- [Requirement] The whole listing below should be printed again exactly, with no images.
<<<<
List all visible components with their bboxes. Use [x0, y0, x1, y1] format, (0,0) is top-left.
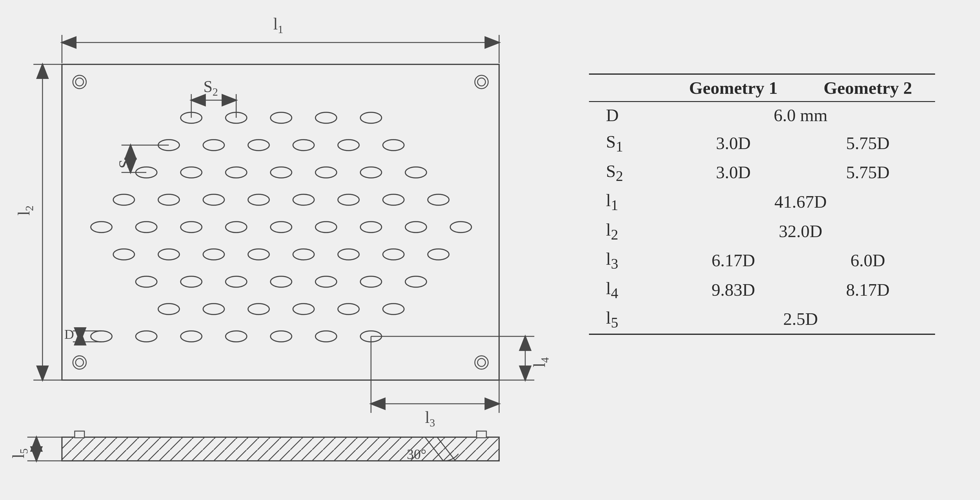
- table-header-row: Geometry 1 Geometry 2: [589, 74, 935, 102]
- label-d: D: [64, 326, 74, 342]
- label-l1: l1: [273, 14, 283, 36]
- value-s2-g2: 5.75D: [800, 158, 935, 187]
- dimensions: [0, 0, 546, 500]
- label-l3: l3: [425, 408, 435, 429]
- table-row: l2 32.0D: [589, 217, 935, 246]
- value-l3-g2: 6.0D: [800, 245, 935, 275]
- label-l4: l4: [530, 357, 551, 367]
- parameter-table: Geometry 1 Geometry 2 D 6.0 mm S1 3.0D 5…: [589, 73, 935, 335]
- param-d: D: [589, 102, 666, 129]
- param-s1: S1: [589, 128, 666, 158]
- table-row: l3 6.17D 6.0D: [589, 245, 935, 275]
- param-s2: S2: [589, 158, 666, 187]
- param-l1: l1: [589, 187, 666, 217]
- value-d: 6.0 mm: [666, 102, 935, 129]
- param-l5: l5: [589, 304, 666, 334]
- param-l3: l3: [589, 245, 666, 275]
- page: l1 l2 S2 S1 D l3 l4 l5 30° Geometry 1 Ge…: [0, 0, 980, 500]
- header-blank: [589, 74, 666, 102]
- value-l2: 32.0D: [666, 217, 935, 246]
- param-l4: l4: [589, 275, 666, 304]
- table-row: l5 2.5D: [589, 304, 935, 334]
- label-l2: l2: [14, 205, 36, 215]
- label-s1: S1: [115, 154, 137, 169]
- value-l4-g1: 9.83D: [666, 275, 800, 304]
- label-s2: S2: [204, 77, 218, 98]
- table-row: l1 41.67D: [589, 187, 935, 217]
- header-geometry1: Geometry 1: [666, 74, 800, 102]
- table-row: D 6.0 mm: [589, 102, 935, 129]
- value-l1: 41.67D: [666, 187, 935, 217]
- value-s2-g1: 3.0D: [666, 158, 800, 187]
- header-geometry2: Geometry 2: [800, 74, 935, 102]
- value-l3-g1: 6.17D: [666, 245, 800, 275]
- table-row: S1 3.0D 5.75D: [589, 128, 935, 158]
- table-row: S2 3.0D 5.75D: [589, 158, 935, 187]
- table-row: l4 9.83D 8.17D: [589, 275, 935, 304]
- label-l5: l5: [9, 448, 30, 459]
- value-s1-g2: 5.75D: [800, 128, 935, 158]
- label-angle: 30°: [407, 446, 426, 462]
- value-l4-g2: 8.17D: [800, 275, 935, 304]
- param-l2: l2: [589, 217, 666, 246]
- value-s1-g1: 3.0D: [666, 128, 800, 158]
- value-l5: 2.5D: [666, 304, 935, 334]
>>>>
- [Task result]
List all visible components with their bboxes. Use [x0, y0, x1, y1] format, (0,0) is top-left.
- table-header-row: Geometry 1 Geometry 2: [589, 74, 935, 102]
- label-d: D: [64, 326, 74, 342]
- label-l1: l1: [273, 14, 283, 36]
- value-s2-g2: 5.75D: [800, 158, 935, 187]
- dimensions: [0, 0, 546, 500]
- label-l3: l3: [425, 408, 435, 429]
- table-row: l2 32.0D: [589, 217, 935, 246]
- value-l3-g2: 6.0D: [800, 245, 935, 275]
- label-l4: l4: [530, 357, 551, 367]
- parameter-table: Geometry 1 Geometry 2 D 6.0 mm S1 3.0D 5…: [589, 73, 935, 335]
- param-d: D: [589, 102, 666, 129]
- param-s1: S1: [589, 128, 666, 158]
- table-row: l3 6.17D 6.0D: [589, 245, 935, 275]
- param-s2: S2: [589, 158, 666, 187]
- param-l1: l1: [589, 187, 666, 217]
- value-d: 6.0 mm: [666, 102, 935, 129]
- param-l5: l5: [589, 304, 666, 334]
- param-l3: l3: [589, 245, 666, 275]
- page: l1 l2 S2 S1 D l3 l4 l5 30° Geometry 1 Ge…: [0, 0, 980, 500]
- header-blank: [589, 74, 666, 102]
- value-l2: 32.0D: [666, 217, 935, 246]
- param-l4: l4: [589, 275, 666, 304]
- table-row: l5 2.5D: [589, 304, 935, 334]
- label-l2: l2: [14, 205, 36, 215]
- label-s1: S1: [115, 154, 137, 169]
- value-l4-g1: 9.83D: [666, 275, 800, 304]
- label-s2: S2: [204, 77, 218, 98]
- table-row: l1 41.67D: [589, 187, 935, 217]
- header-geometry1: Geometry 1: [666, 74, 800, 102]
- table-row: D 6.0 mm: [589, 102, 935, 129]
- value-l1: 41.67D: [666, 187, 935, 217]
- value-s2-g1: 3.0D: [666, 158, 800, 187]
- header-geometry2: Geometry 2: [800, 74, 935, 102]
- value-l3-g1: 6.17D: [666, 245, 800, 275]
- table-row: S1 3.0D 5.75D: [589, 128, 935, 158]
- table-row: S2 3.0D 5.75D: [589, 158, 935, 187]
- table-row: l4 9.83D 8.17D: [589, 275, 935, 304]
- label-l5: l5: [9, 448, 30, 459]
- value-s1-g2: 5.75D: [800, 128, 935, 158]
- label-angle: 30°: [407, 446, 426, 462]
- value-l4-g2: 8.17D: [800, 275, 935, 304]
- param-l2: l2: [589, 217, 666, 246]
- value-s1-g1: 3.0D: [666, 128, 800, 158]
- value-l5: 2.5D: [666, 304, 935, 334]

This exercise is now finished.